Editor: Zosia Łukasiewicz

December 2024

Introduction

In post WW2 Germany, people started consuming large amounts of American chicken, which prompted US chicken exports to rise to today’s equivalent of almost half a billion dollars  in the 60s (Library of Congress, 2023). What was the problem? European farmers became overshadowed by American ones, which led to the European Communities (precursor to the European Union) imposing tariffs on US chicken, i.e. forcing German companies to pay a 14% import tax. This prompted dissatisfaction between both US farmers and politicians since the national exports declined drastically, so the government retaliated by targeting Germany's most vulnerable sector: their vehicle exports. On an “eye for an eye” logic, the US imagined that adding a tariff on German trucks would convince Germany to drop the chicken tariffs. Not only did the scheme not work, but the truck tariffs have never been removed (WSJ, 2024). This story perfectly exemplifies the downsides of taxes: they raise prices for average consumers, offer vague benefits to specific industries and are fuelled more by ego than by economic backing.

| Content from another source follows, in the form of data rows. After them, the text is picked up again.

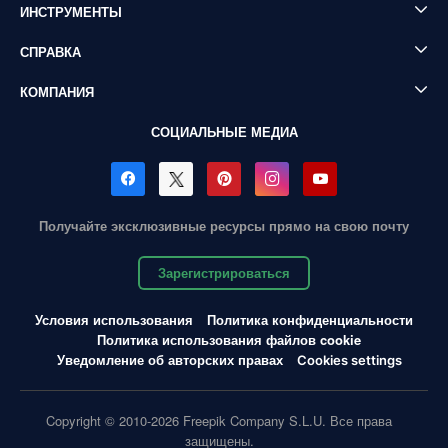
ИНСТРУМЕНТЫ
СПРАВКА
КОМПАНИЯ
СОЦИАЛЬНЫЕ МЕДИА
Получайте эксклюзивные ресурсы прямо на свою почту
Зарегистрироваться
Условия использования
Политика конфиденциальности
Политика использования файлов cookie
Уведомление об авторских правах
Cookies settings
Copyright © 2010-2026 Freepik Company S.L.U. Все права
защищены.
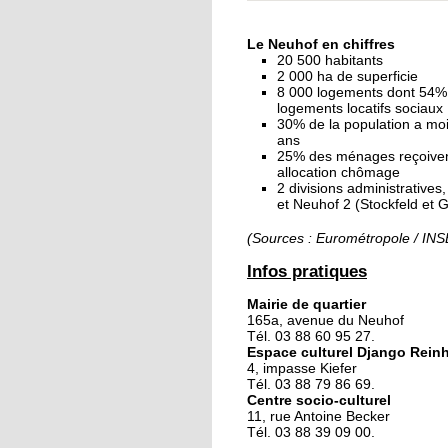
« Dans le Neuhof, la
consommation se fait
Le Neuhof en chiffres
ciel ouvert »
20 500 habitants
2 000 ha de superficie
8 000 logements dont 54%
16 octobre 2018
logements locatifs sociaux
Un vécu de poids
30% de la population a mo
ans
25% des ménages reçoive
allocation chômage
2 divisions administratives
15 octobre 2018
et Neuhof 2 (Stockfeld et 
Difracto : devenir un 
avec Django
(Sources : Eurométropole / IN
Infos pratiques
14 octobre 2018
Mairie de quartier
Le vrac s'invite au Ne
165a, avenue du Neuhof
Tél. 03 88 60 95 27.
Espace culturel Django Rein
4, impasse Kiefer
11 octobre 2018
Tél. 03 88 79 86 69.
Centre socio-culturel
Les petites filles
11, rue Antoine Becker
chaussent leurs
Tél. 03 88 39 09 00.
crampons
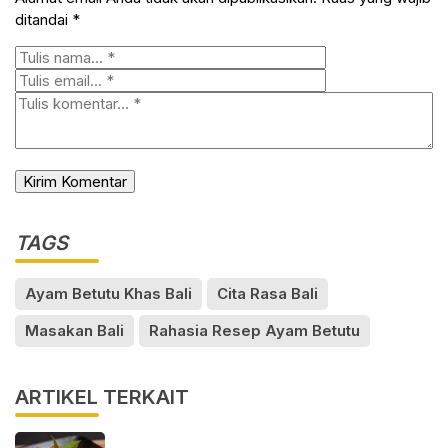
ditandai
*
TAGS
Ayam Betutu Khas Bali
Cita Rasa Bali
Masakan Bali
Rahasia Resep Ayam Betutu
ARTIKEL TERKAIT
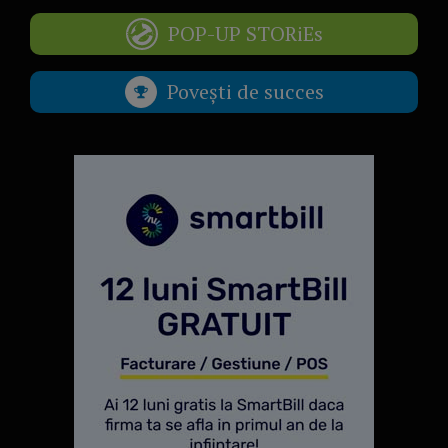
POP-UP STORiEs
Povești de succes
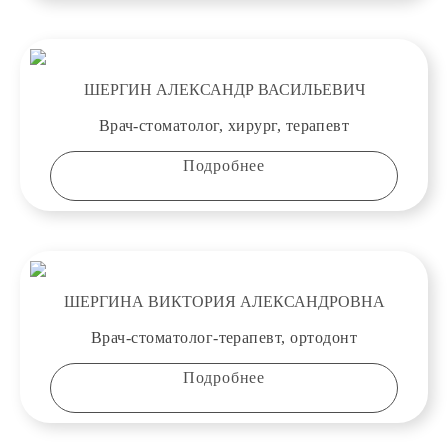
ШЕРГИН АЛЕКСАНДР ВАСИЛЬЕВИЧ
Врач-стоматолог, хирург, терапевт
Подробнее
ШЕРГИНА ВИКТОРИЯ АЛЕКСАНДРОВНА
Врач-стоматолог-терапевт, ортодонт
Подробнее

But what are tariffs, and why do they even exist if they’re harmful to the economy? Tariffs are taxes on imported goods, typically paid by importers. Until the 20th Century, they were the primary source of income for a lot of governments, until income taxes were introduced, so they did serve a purpose: to provide government income, to regulate trade and to protect domestic industries (The Guardian, 2024). The issue is, nowadays we live in a much more liberal and globalized economy - most countries specialize in a few unique products and import the rest. As modern globalization has shifted focus toward non-tariff barriers, i.e. regulations and quotas, tariffs only really exist in very specific competitive industries, and almost all international trade occurs tariff-free or with rates capped at 5%.

 

At the core of many trade disputes is a sense of national pride and protectionism, where leaders prioritize the interests of domestic industries, sometimes at the cost of broader economic health. This essay will explore how the tariffs proposed by Donald Trump will lead to higher prices and less downstream jobs for American civilians and to a potential European recession.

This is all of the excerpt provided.